The smile those two words earned brought me all the way out of the funk I’d been in for the last two years. You could say that she saved my life right then and there.
I left Amethystine in my mountain home with her scars and my killer dog. I hadn’t broken it off with her due to any lack of trust. I did it because being with her was like being back in the Fifth Ward ghetto, back when the only laws were heaven and hell, black and white, good or evil.
The gates to the curved driveway of the Bel-Air address were open wide. I traveled up the long and curving cobblestone coachway and then parked at the curb before the heavy oaken double doors of the three-story manor. I disembarked the work Lincoln, walked up to the entrance, and was about to press the doorbell button when I noticed the right-side door was just a bit ajar.

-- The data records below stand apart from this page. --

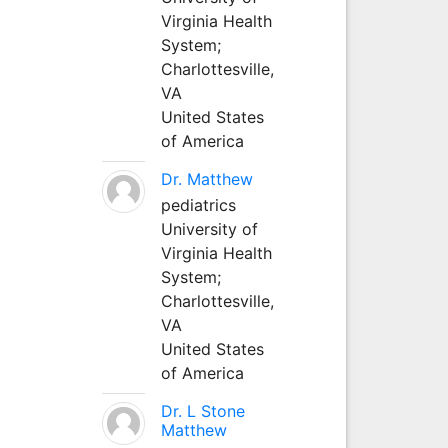
Virginia Health
System;
Charlottesville,
VA
United States
of America
Dr. Matthew
pediatrics
University of
Virginia Health
System;
Charlottesville,
VA
United States
of America
Dr. L Stone
Matthew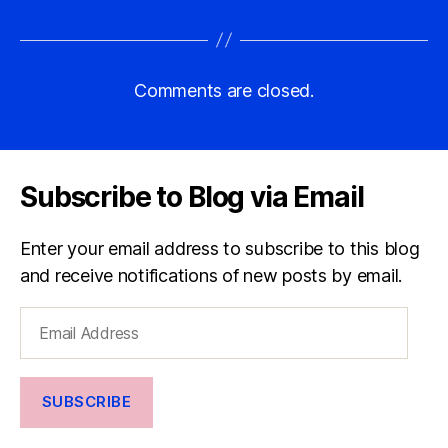
Comments are closed.
Subscribe to Blog via Email
Enter your email address to subscribe to this blog
and receive notifications of new posts by email.
Email
Address
SUBSCRIBE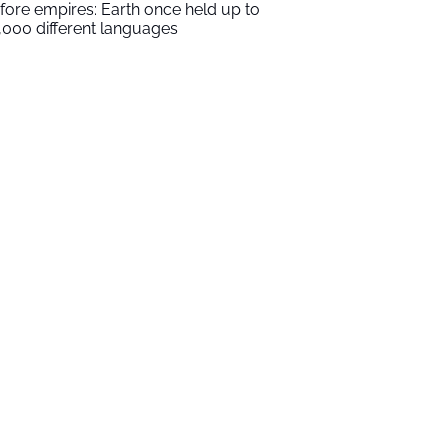
fore empires: Earth once held up to
,000 different languages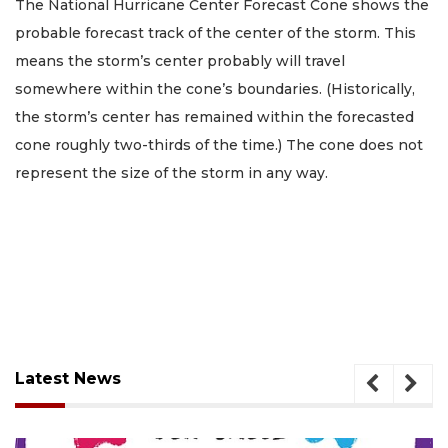
The National Hurricane Center Forecast Cone shows the
probable forecast track of the center of the storm. This
means the storm’s center probably will travel
somewhere within the cone’s boundaries. (Historically,
the storm’s center has remained within the forecasted
cone roughly two-thirds of the time.) The cone does not
represent the size of the storm in any way.
Latest News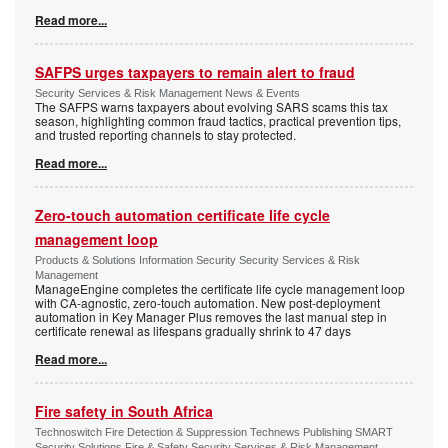
Read more...
SAFPS urges taxpayers to remain alert to fraud
Security Services & Risk Management News & Events
The SAFPS warns taxpayers about evolving SARS scams this tax
season, highlighting common fraud tactics, practical prevention tips,
and trusted reporting channels to stay protected.
Read more...
Zero-touch automation certificate life cycle
management loop
Products & Solutions Information Security Security Services & Risk
Management
ManageEngine completes the certificate life cycle management loop
with CA-agnostic, zero-touch automation. New post-deployment
automation in Key Manager Plus removes the last manual step in
certificate renewal as lifespans gradually shrink to 47 days
Read more...
Fire safety in South Africa
Technoswitch Fire Detection & Suppression Technews Publishing SMART
Security Solutions Fire & Safety Security Services & Risk Management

I stood there for a full sixty seconds wondering what to do next. It was probably nothing. People up in that fancy neighborhood weren’t worried about a neighbor coming to see if their door was unlocked and what kind of money they kept in the underwear drawer. Nobody wanted to steal your cracked china or some pair of three-year-old size-eleven shoes.
It was probably okay to ring the bell but, then again, I was unarmed and by myself. I had kissed one woman and made love to another. My life was going well, quite well. Why should I put that good life on the line for a man who looked like a demon that had been misnamed Saint?